Welcome back, dear reader! We mentioned in last week’s review that we had a few additional notes about the meta to talk about this week so we’re back with those notes and a few explanations and write-ups about our stats.
Thanks to the wonderful efforts of tournament organizers and app developers around the world, we have access to what is essentially every meaningful piece of data around competitive games of 40k. The data in this month’s study comes from:
- Best Coast Pairings/Down Under Pairings apps, the premier way to run, manage, and track results for tournaments
- The ITC Battles App, a brilliant app for tracking games both in and out of tournaments and a great source of casual game data worldwide
To start things off we’re going to be talking a bit about Glicko scores. We’ve used the ELO-like Glicko scores a few times in recent meta reviews, and we’ve gotten some questions about what they are, how they’re calculated, and what they mean. So today we’re kicking things off by talking about the scores and addressing those questions.

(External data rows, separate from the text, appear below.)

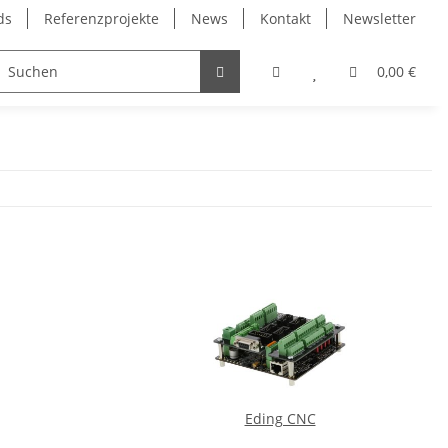
ds
Referenzprojekte
News
Kontakt
Newsletter
Frässpindeln
Lagertechnik
Lineartechnik
0,00 €
Eding CNC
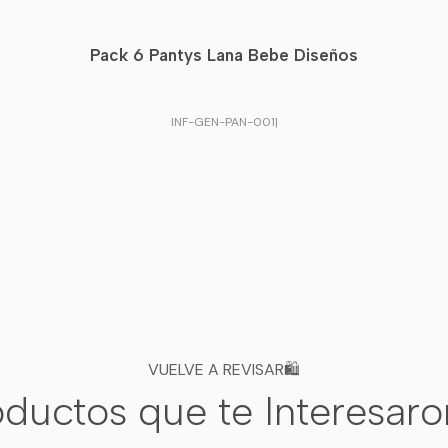
translúcida, ideal para looks 
Pack 6 Pantys Lana Bebe Diseños
Faja alta
Pretina alta que ayuda a cont
INF-GEN-PAN-001
|
suavemente el abdomen y mej
sensación de ajuste.
Características de
Pack de 2 pantys forrada
Diseño exterior tipo pant
Interior forrado para ma
Pretina alta tipo faja c
VUELVE A REVISAR🛍️
Calce cómodo y elastic
ductos que te Interesar
Ideal para usar bajo ves
Perfecta para temporada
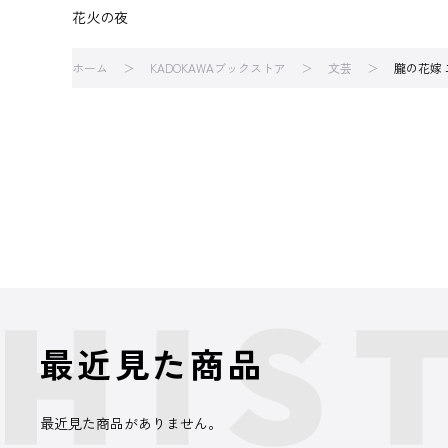
花火の夜
ホーム
KADOKAWAブックストア
文芸
朧の花嫁 
最近見た商品
最近見た商品がありません。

Understanding Glicko Scores
Measuring the strength of the factions in a game like Warhammer 40,000 is a difficult problem. There are many different factions, being played worldwide by many different players, and the matchups between them and other factions are uneven. With as many moving parts as exist across all these armies, how do you measure the relative strength of a faction? Raw win rates give us one measure, but don’t really account for factions that may have high win rates against weaker factions but lose to the game’s top factions – this is something we’ve seen with Chaos Knights, which typically finish with high win rates at events but do so after losing their first or second game, meaning they’re often cleaning up against opponents with no chance of winning the event. The Falcon’s Tournaments in Winning Position (TiWP) addresses this directly by looking at how often factions are in a position to win an event, and comparing that to the percentage of the field they represent. But this too has limitations – it’s dependent on tournament data, and can be affected heavily by luck or player choices around armies. These are both good measures, but we were looking for another way to gauge faction strength.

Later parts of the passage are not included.